Ten workers recently laid off from Treasure Island Foods have taken legal action against the company in a lawsuit their attorneys hope will be granted class-action status.
The lawsuit, filed Thursday in federal court in Chicago, alleges the company violated the state and federal Worker Adjustment and Retraining Notification acts for not giving workers at its seven Chicago-area locations 60-day notice before laying them off and closing shop.
Workers also allege Treasure Island violated the Illinois Wage Payment and Collection Act for failing to pay employees for accrued but unused paid time off.
The former workers who filed the lawsuit are Mark Gossett, Sandra Roman, Telia Wilson, Timikii Coburn, Antonia Morales, Antonio Munoz, Jesse Lofton, David Leon, Kevin Jackson and Lorenzo Escamilla Jr.
The workers’ attorneys, Karen Engelhardt and Alejandro Caffarelli, estimate the allegations levied against Treasure Island in the suit apply to some 400 former Treasure Island employees and are seeking class-action status.
Named defendants are three corporate entities that operated Treasure Island stores as well as chief executive Maria Kamberos and president Christ Kamberos. Patrick Cavanaugh, a partner in High Ridge Partners, the liquidation firm now managing the company’s assets, was also named in the suit.
Arthur Stamas, attorney for the Kamberos family, could not be reached for comment. Treasure Island vice president Bob Zenawick could also not be reached.
Thursday’s lawsuit is the third filed against Treasure Island since it abruptly told its employees on Sept. 26 it would be closing all of its stores within three weeks.

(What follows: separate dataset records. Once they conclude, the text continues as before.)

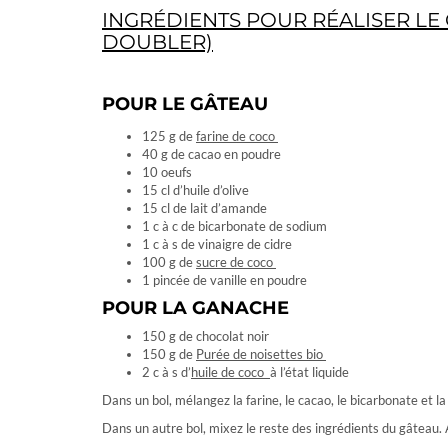
INGRÉDIENTS POUR RÉALISER LE 
DOUBLER)
POUR LE GÂTEAU
125 g de
farine de coco
40 g de cacao en poudre
10 oeufs
15 cl d’huile d’olive
15 cl de lait d’amande
1 c à c de bicarbonate de sodium
1 c à s de vinaigre de cidre
100 g de
sucre de coco
1 pincée de vanille en poudre
POUR LA GANACHE
150 g de chocolat noir
150 g de
Purée de noisettes bio
2 c à s d’
huile de coco
à l’état liquide
Dans un bol, mélangez la farine, le cacao, le bicarbonate et la 
Dans un autre bol, mixez le reste des ingrédients du gâteau.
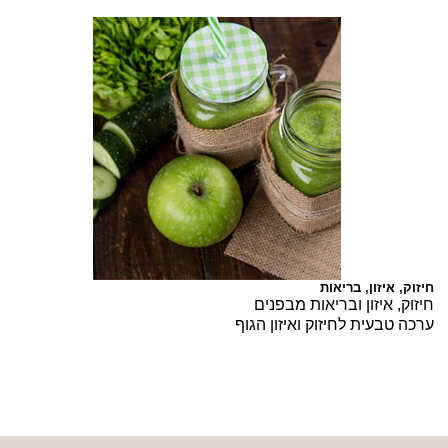
ערכת מצב קליטה
להכין את הגוף לקליטה מיטבית להריון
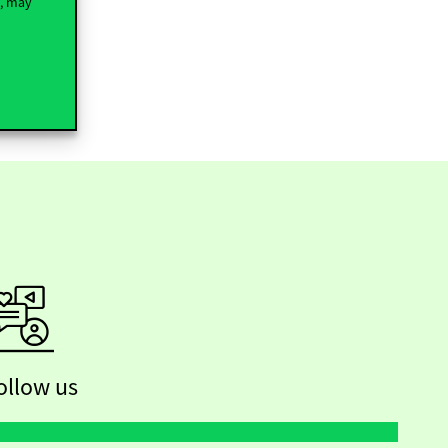
t, may
ollow us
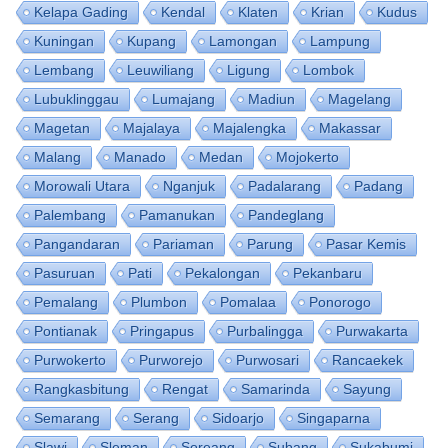
Kelapa Gading
Kendal
Klaten
Krian
Kudus
Kuningan
Kupang
Lamongan
Lampung
Lembang
Leuwiliang
Ligung
Lombok
Lubuklinggau
Lumajang
Madiun
Magelang
Magetan
Majalaya
Majalengka
Makassar
Malang
Manado
Medan
Mojokerto
Morowali Utara
Nganjuk
Padalarang
Padang
Palembang
Pamanukan
Pandeglang
Pangandaran
Pariaman
Parung
Pasar Kemis
Pasuruan
Pati
Pekalongan
Pekanbaru
Pemalang
Plumbon
Pomalaa
Ponorogo
Pontianak
Pringapus
Purbalingga
Purwakarta
Purwokerto
Purworejo
Purwosari
Rancaekek
Rangkasbitung
Rengat
Samarinda
Sayung
Semarang
Serang
Sidoarjo
Singaparna
Slawi
Sleman
Soreang
Subang
Sukabumi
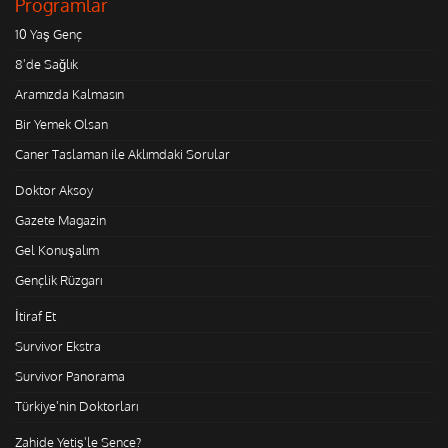
Programlar
10 Yaş Genç
8'de Sağlık
Aramızda Kalmasın
Bir Yemek Olsan
Caner Taslaman ile Aklımdaki Sorular
Doktor Aksoy
Gazete Magazin
Gel Konuşalım
Gençlik Rüzgarı
İtiraf Et
Survivor Ekstra
Survivor Panorama
Türkiye'nin Doktorları
Zahide Yetiş'le Sence?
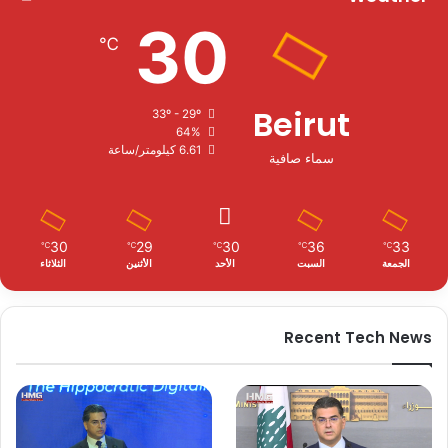
30
℃
Beirut
33º - 29º
64%
6.61 كيلومتر/ساعة
سماء صافية
30
29
30
36
33
℃
℃
℃
℃
℃
الجمعة
السبت
الأحد
الأثنين
الثلاثاء
Recent Tech News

Anthony Marano Co., a produce wholesaler, sued Treasure Island on Oct. 2 , saying it hasn’t been paid for more than $453,000 worth of produce.
Three days later, the United Food and Commercial Workers International Union’s Local 1546 sued the grocery chain for allegedly firing 28 of its members without proper notice and or pay for accrued vacation days.
On Wednesday, Ald. Leslie Hairston (5th) held a meeting at the Catholic Theological Union to address concerns over the closing of the Treasure Island store in Hyde Park.
Hairston told the crowd of three dozen community members and former Treasure Island workers she believed the company’s actions were “disrespectful” and “hurtful.”
Also in attendance were representatives of the University of Chicago, which owns the building on E. 55th Street where Treasure Island operated one of its stores. They said they were “blindsided” by the company’s decision to pack up and leave.
“Their decision to leave was in violation of the lease,” Angie Marks, associate vice president of real estate operations for the university, said.